Se saremo "assediati" e "immersi" nella registrazione costante di tutto ciò che ci riguarda, che ne sarà di queste informazioni? Chi le userà? In teoria, la risposta non può che essere netta: le dovrebbe usare solo chi decidiamo noi e nei limiti che noi stessi stabiliamo. Il medico potrà consultare i valori glicemici trasmessi dalla tazzina di caffè solo se glielo chiederemo e permetteremo noi, e per il tempo e le finalità di diagnosi o cura strettamente previste. Ma sarà così veramente? I fornitori delle tecnologie intermedie, che renderanno possibile tutto questo e saranno a decine di migliaia di km di distanza, si accontenteranno di condurre i dati senza sfiorarli, elaborarli, analizzarli per loro fini di marketing e di profilazione? Sicuramente si svilupperà una domanda di protezione che il mercato in qualche modo soddisferà in modo sempre più efficace (si aprono praterie per i "fornitori di oblio", distruttori professionisti di informazioni e spazzini di dati), ma ci si chiede: non verrà "fame" agli Stati, come già accade con le spese elettroniche per redditometri e spesometri, all'idea di potere sapere ogni minima azione fatta dal contribuente-cittadino? Allo stesso modo, non saranno interessate le Polizie e le Magistrature al monitoraggio di ogni dettaglio per scopi di pubblica sicurezza e di anti-terrorismo? Le tecnologie di analisi dei Big Data, dopotutto, consentirebbero grandi risultati di prevenzione e di predizione del crimine e degli illeciti, non essendo i miliardi di dati da processare un limite ma anzi un vantaggio per questo tipo di attività.

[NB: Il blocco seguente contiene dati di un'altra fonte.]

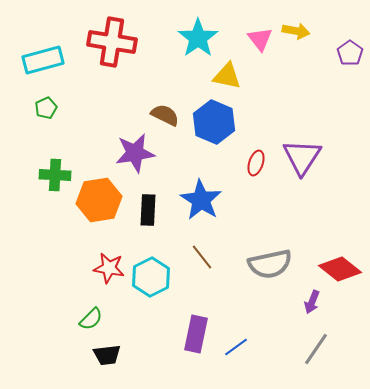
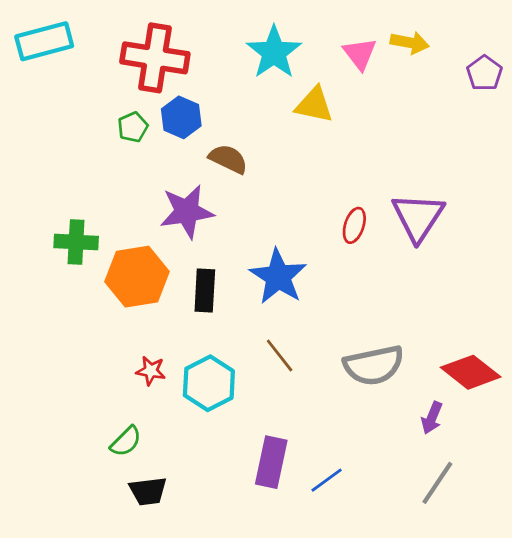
cyan rectangle: (43, 60) -> (44, 41), moved
green pentagon: (46, 108) -> (133, 127), moved
blue hexagon: (214, 122) -> (181, 117), moved, size x0.7
red star: (109, 268) -> (151, 371), size x0.7

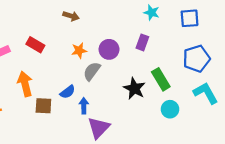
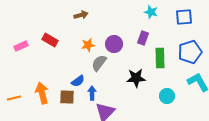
brown arrow: (71, 16) -> (81, 15), turned -32
green rectangle: (161, 79) -> (160, 58), moved, turned 30
orange arrow: (25, 84) -> (42, 93), moved
black star: (134, 88) -> (136, 78), turned -30
brown square: (43, 106) -> (67, 97), moved

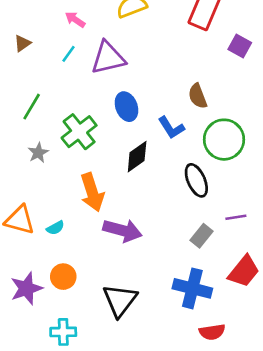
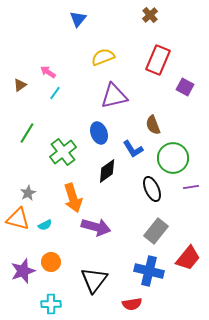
pink arrow: (75, 20) -> (48, 72), moved
purple triangle: (108, 58) -> (114, 96), moved
gray star: (38, 153) -> (28, 193), moved
purple line: (236, 217) -> (191, 187), moved
gray rectangle: (202, 236) -> (156, 231), size x1.4
red semicircle: (212, 332) -> (132, 304), moved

Quanta umanità servirà per considerare colpevole una persona, sulla base di tutti i dati che ne demoliranno apparentemente ogni alibi, e per scongiurare che si arrivi a una sentenza o a provvedimenti amministrativi fondati unicamente sull'elaborazione automatizzata di informazioni?

In generale, gli Stati e le imprese potrebbero cadere nella tentazione della trasparenza totale delle nostre vite private e nella bulimia di verità "data-based", distorcendo la realtà e standardizzando canoni comportamentali e di valutazione che dovrebbero, invece, tenere conto della unicità irripetibile di ogni singolo essere umano. E un terrorista lancerà ancora bombe fisiche o preferirà bloccare con un virus la vita delle persone intervenendo sulle cose, sugli oggetti che quella vita pervadono e fanno funzionare in modo sempre più interdipendente, anche passando attraverso attacchi ai fornitori di tecnologie privati? Se ci verranno offerti sempre più contenuti e pubblicità basati sulla profilazione delle nostre pregresse preferenze di consumo e di vita, come faremo a crescere, a sviluppare senso critico e ad evolverci mediante confronto con ciò che è altro e diverso da quello che già siamo? Come potremo evitare una omologazione eterodiretta e ingannevole, perché favorita da chi sa troppo di noi? Oggi, il frutto dell'albero della conoscenza del bene e del male avrebbe probabilmente un nanochip nella polpa, interconnesso e sempre on line, e ci falserebbe con la scusa della "verità totale".

E' difficile aprire uno squarcio sul futuro meno superficiale di una cartolina, in così poche righe: di certo c'è che la tutela dei dati e della privacy fatta di carte e di informative, di flag e di password di otto caratteri ci sembrerà un passato remoto e anche ingenuo, quasi tenero nella sua primordiale artigianalità. Una previsione-speranza giuridica, però, sento di formularla: i Garanti Privacy dovranno trasformarsi in "autorità indipendenti degli algoritmi", siano essi di natura pubblica o privata, verificandone l'uso e l'abuso, e le Costituzioni e i Trattati dovranno parlare espressamente degli algoritmi, della loro trasparenza e dei criteri di funzionamento delle tecnologie, fissando paletti (tralicci) che impediscano a chi governerà e a chi gestirà le tecnologie informatiche, e ad entrambi insieme, di comprimere silenziosamente le libertà, l'identità, l'originalità e gli altri diritti fondamentali delle persone.